- Born: Joan Isabel Faulkner 30 January 1921 Cambridge, New Zealand
- Died: 6 March 1990 (aged 69) Hāwera, New Zealand
- Occupation: broadcaster

= Joan Faulkner-Blake =

New Zealand broadcaster (1921–1990)

Joan Faulkner-Blake (30 January 1921 – 6 March 1990) was a professional New Zealand broadcaster in the mid to late twentieth century.

Faulkner was born Joan Isabel Faulkner to Edward Ernest Faulkner and Rhoda Vera Faulkner (née White) in Cambridge, Waikato. After training as a journalist at the Dominion newspaper in Wellington and marrying Norman Blake at Napier in 1941, Faulkner spent much of World War II working for the Hawera Star in Taranaki. From 1944 to 1948, she and her husband leased the Dawson Falls Lodge, Egmont National Park, where she gained an appreciation for the flora and fauna and traditional lore of the region's national parks.

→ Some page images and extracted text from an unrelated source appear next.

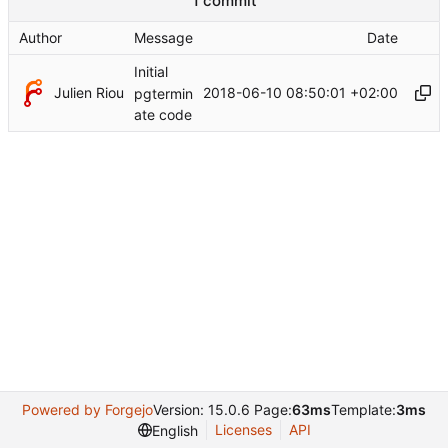
1 commit
Author
Message
Date
Initial
Julien Riou
2018-06-10 08:50:01 +02:00
pgtermin
ate code
Powered by Forgejo
Version: 15.0.6 Page:
63ms
Template:
3ms
Licenses
API
English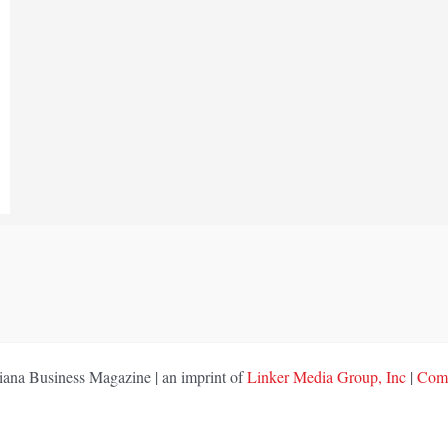
ana Business Magazine | an imprint of
Linker Media Group, Inc
|
Comp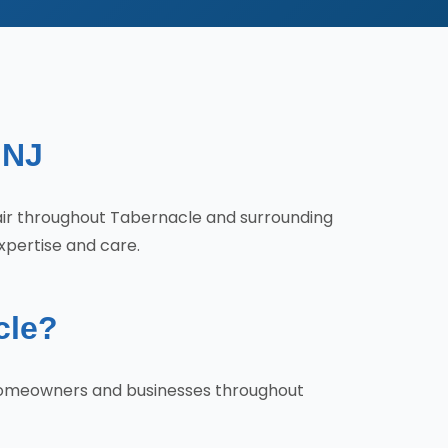
 NJ
pair throughout Tabernacle and surrounding
xpertise and care.
cle?
y homeowners and businesses throughout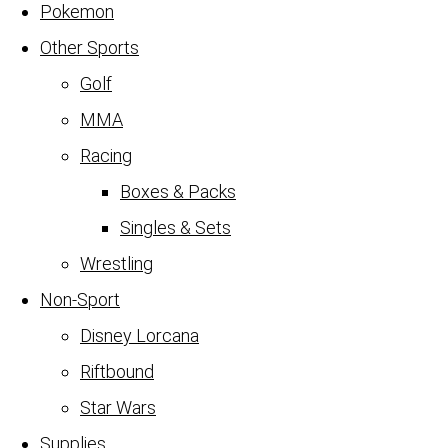
Pokemon
Other Sports
Golf
MMA
Racing
Boxes & Packs
Singles & Sets
Wrestling
Non-Sport
Disney Lorcana
Riftbound
Star Wars
Supplies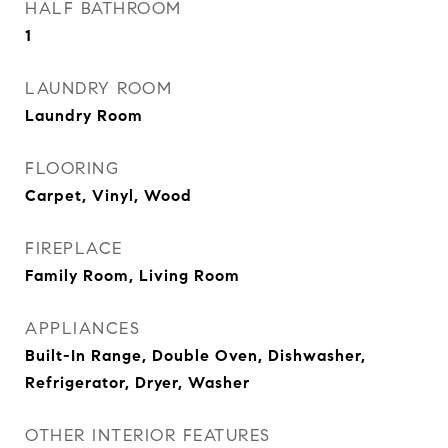
HALF BATHROOM
1
LAUNDRY ROOM
Laundry Room
FLOORING
Carpet, Vinyl, Wood
FIREPLACE
Family Room, Living Room
APPLIANCES
Built-In Range, Double Oven, Dishwasher,
Refrigerator, Dryer, Washer
OTHER INTERIOR FEATURES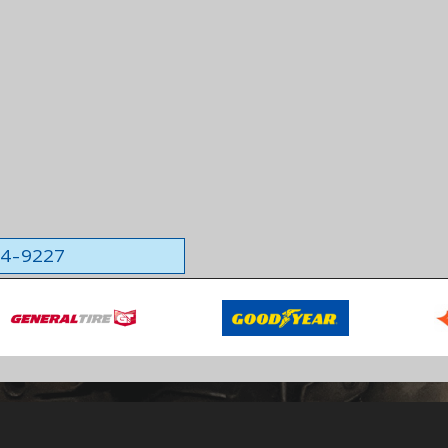
564-9227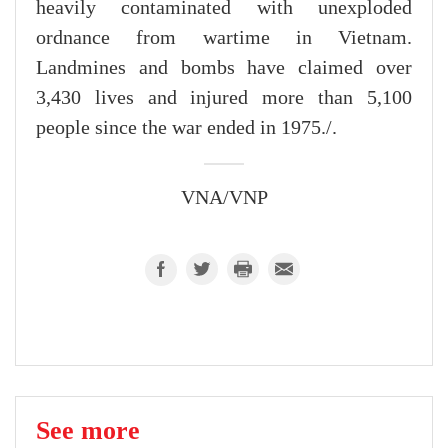
heavily contaminated with unexploded
ordnance from wartime in Vietnam.
Landmines and bombs have claimed over
3,430 lives and injured more than 5,100
people since the war ended in 1975./.
VNA/VNP
See more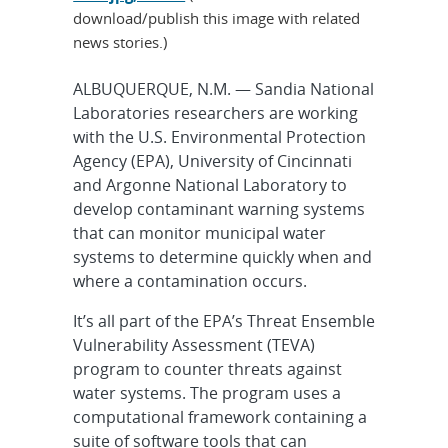
download/publish this image with related
news stories.)
ALBUQUERQUE, N.M. — Sandia National
Laboratories researchers are working
with the U.S. Environmental Protection
Agency (EPA), University of Cincinnati
and Argonne National Laboratory to
develop contaminant warning systems
that can monitor municipal water
systems to determine quickly when and
where a contamination occurs.
It’s all part of the EPA’s Threat Ensemble
Vulnerability Assessment (TEVA)
program to counter threats against
water systems. The program uses a
computational framework containing a
suite of software tools that can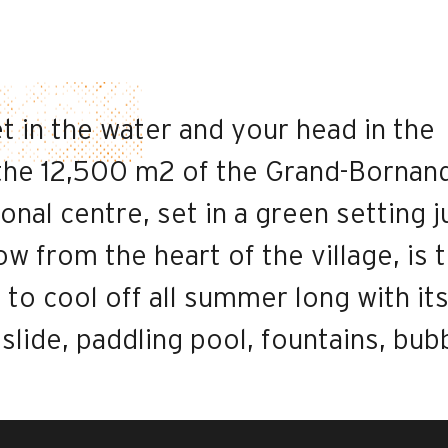
t in the water and your head in the
he 12,500 m2 of the Grand-Bornan
onal centre, set in a green setting j
ow from the heart of the village, is 
 to cool off all summer long with it
: slide, paddling pool, fountains, bub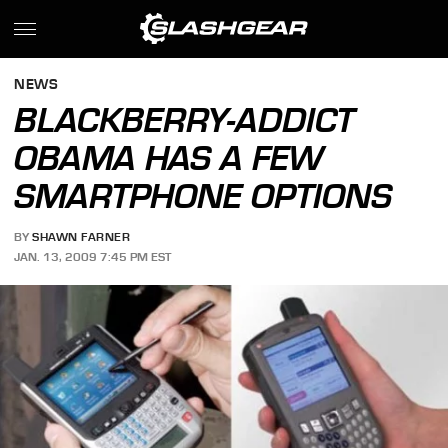
NEWS
BLACKBERRY-ADDICT
OBAMA HAS A FEW
SMARTPHONE OPTIONS
BY
SHAWN FARNER
JAN. 13, 2009 7:45 PM EST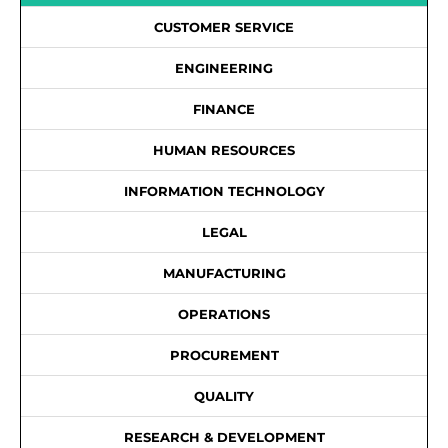
CUSTOMER SERVICE
ENGINEERING
FINANCE
HUMAN RESOURCES
INFORMATION TECHNOLOGY
LEGAL
MANUFACTURING
OPERATIONS
PROCUREMENT
QUALITY
RESEARCH & DEVELOPMENT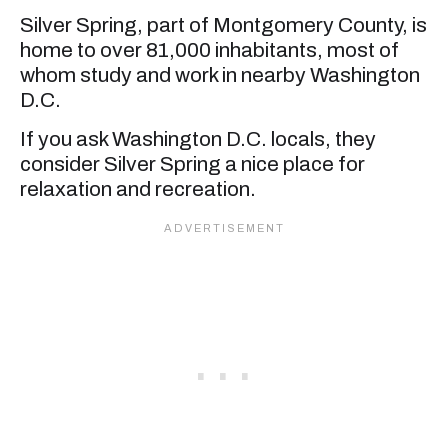
Silver Spring, part of Montgomery County, is
home to over 81,000 inhabitants, most of
whom study and work in nearby Washington
D.C.
If you ask Washington D.C. locals, they
consider Silver Spring a nice place for
relaxation and recreation.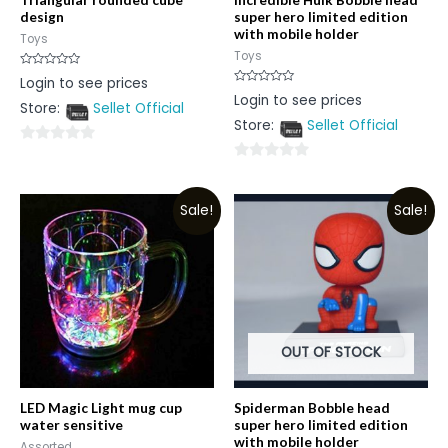
design
super hero limited edition
with mobile holder
Toys
Toys
Rated
Login to see prices
0
Rated
Login to see prices
out
0
Store:
Sellet Official
of
out
5
Store:
Sellet Official
of
5
0
0
out
out
of
Sale!
Sale!
of
5
5
OUT OF STOCK
LED Magic Light mug cup
Spiderman Bobble head
water sensitive
super hero limited edition
with mobile holder
Assorted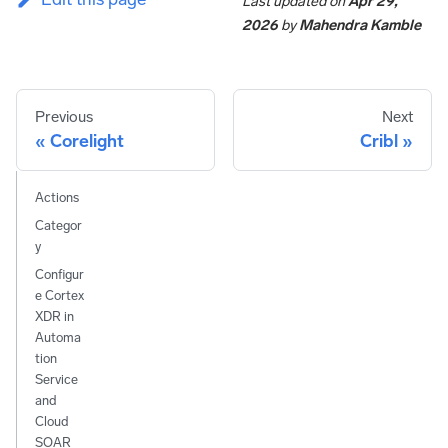
Last updated
on
Apr 29,
2026
by
Mahendra Kamble
Previous
Next
Corelight
Cribl
Actions
Categor
y
Configur
e Cortex
XDR in
Automa
tion
Service
and
Cloud
SOAR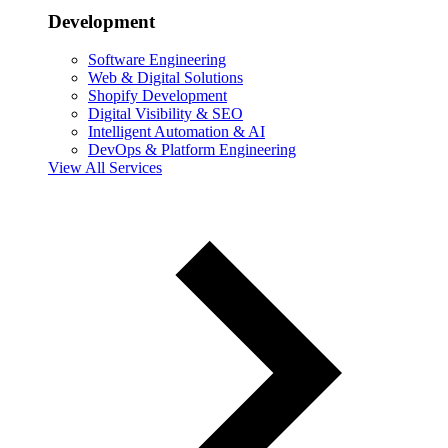
Development
Software Engineering
Web & Digital Solutions
Shopify Development
Digital Visibility & SEO
Intelligent Automation & AI
DevOps & Platform Engineering
View All Services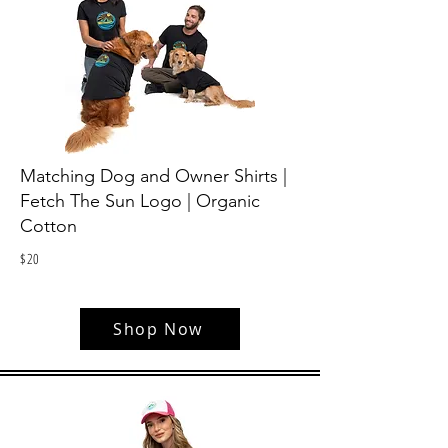
Matching Dog and Owner Shirts |
Fetch The Sun Logo | Organic
Cotton
$
20
Shop Now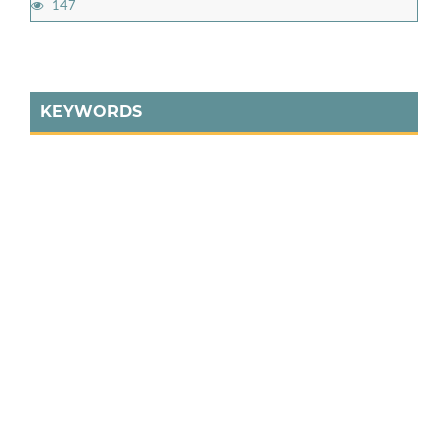
147
KEYWORDS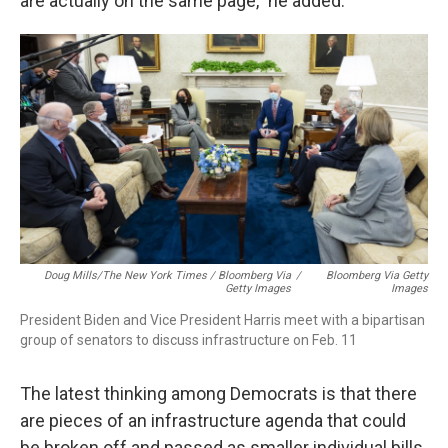
are actually on the same page," he added.
Doug Mills/The New York Times / Bloomberg Via
/
Bloomberg Via Getty
Getty Images
Images
President Biden and Vice President Harris meet with a bipartisan
group of senators to discuss infrastructure on Feb. 11
The latest thinking among Democrats is that there
are pieces of an infrastructure agenda that could
be broken off and passed as smaller individual bills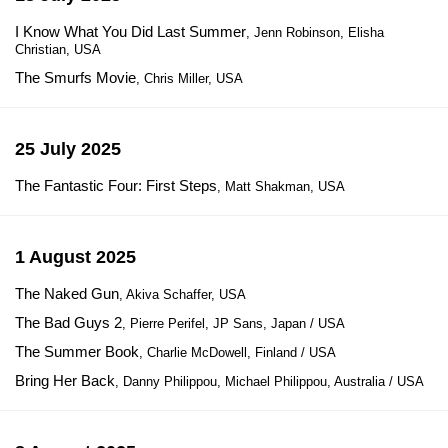
I Know What You Did Last Summer
, Jenn Robinson, Elisha
Christian, USA
The Smurfs Movie
, Chris Miller, USA
25 July 2025
The Fantastic Four: First Steps
, Matt Shakman, USA
1 August 2025
The Naked Gun
, Akiva Schaffer, USA
The Bad Guys 2
, Pierre Perifel, JP Sans, Japan / USA
The Summer Book
, Charlie McDowell, Finland / USA
Bring Her Back
, Danny Philippou, Michael Philippou, Australia / USA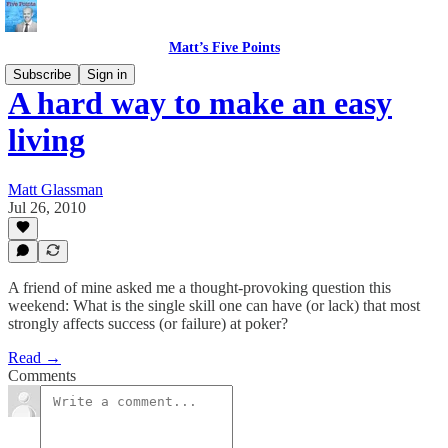
Matt’s Five Points
Subscribe
Sign in
A hard way to make an easy
living
Matt Glassman
Jul 26, 2010
A friend of mine asked me a thought-provoking question this
weekend: What is the single skill one can have (or lack) that most
strongly affects success (or failure) at poker?
Read →
Comments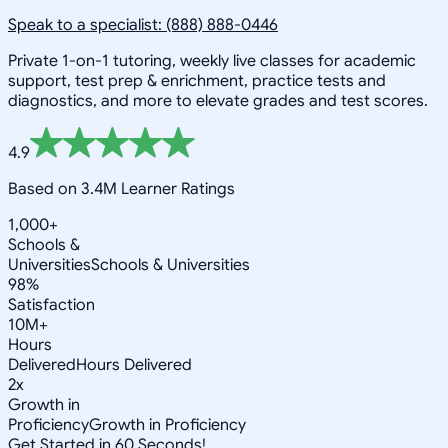
Speak to a specialist: (888) 888-0446
Private 1-on-1 tutoring, weekly live classes for academic
support, test prep & enrichment, practice tests and
diagnostics, and more to elevate grades and test scores.
4.9
Based on 3.4M Learner Ratings
1,000+
Schools &
Universities
Schools & Universities
98%
Satisfaction
10M+
Hours
Delivered
Hours Delivered
2x
Growth in
Proficiency
Growth in Proficiency
Get Started in 60 Seconds!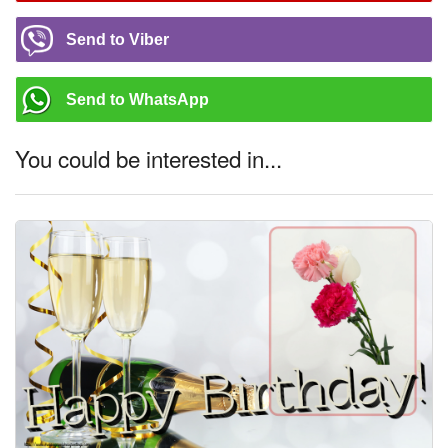
Send to Viber
Send to WhatsApp
You could be interested in...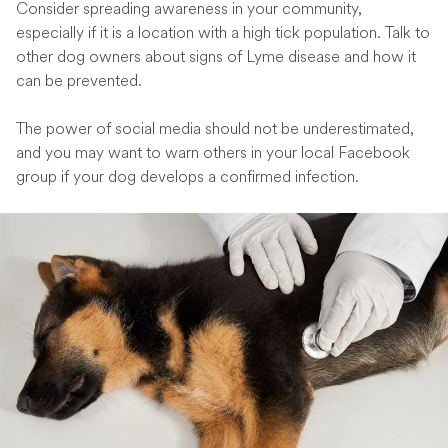
Consider spreading awareness in your community,
especially if it is a location with a high tick population. Talk to
other dog owners about signs of Lyme disease and how it
can be prevented.
The power of social media should not be underestimated,
and you may want to warn others in your local Facebook
group if your dog develops a confirmed infection.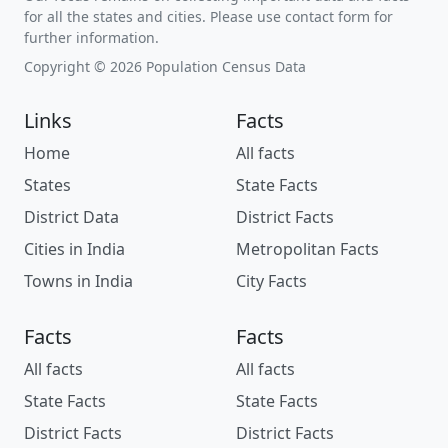
for all the states and cities. Please use contact form for
further information.
Copyright © 2026 Population Census Data
Links
Facts
Home
All facts
States
State Facts
District Data
District Facts
Cities in India
Metropolitan Facts
Towns in India
City Facts
Facts
Facts
All facts
All facts
State Facts
State Facts
District Facts
District Facts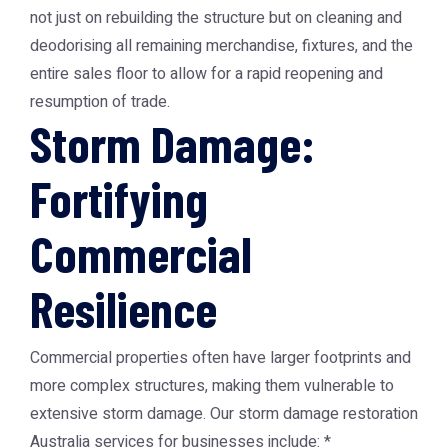
not just on rebuilding the structure but on cleaning and
deodorising all remaining merchandise, fixtures, and the
entire sales floor to allow for a rapid reopening and
resumption of trade.
Storm Damage:
Fortifying
Commercial
Resilience
Commercial properties often have larger footprints and
more complex structures, making them vulnerable to
extensive storm damage. Our storm damage restoration
Australia services for businesses include: *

After gaining overseas experience as a journalist, Faulkner returned to write syndicated columns in four main-centre newspapers for ten years in the 1950s. Her "New Zealand Newsletters" found audiences in Britain, Canada, and South Africa from 1961 to 1985. She ran a "Behind the Headlines" commentary on current affairs on NZBC commercial network for 14 years, gave regular book reviews on the YA stations, and for 11 years was a regular panellist on Sunday Supplement.

She edited education programmes on the National parks of New Zealand and the legends of Lake Taupō and Mount Taranaki/Egmont, which are still available today, and in the 1970s produced a documentary series for Radio New Zealand that looked at the legend of the mountains and traditions surrounding them. She gave many workshops and courses on writing and journalism, and she inspired the creation of writers' groups at Stratford and New Plymouth. In 1971, she was named "New Zealand Woman of the Year".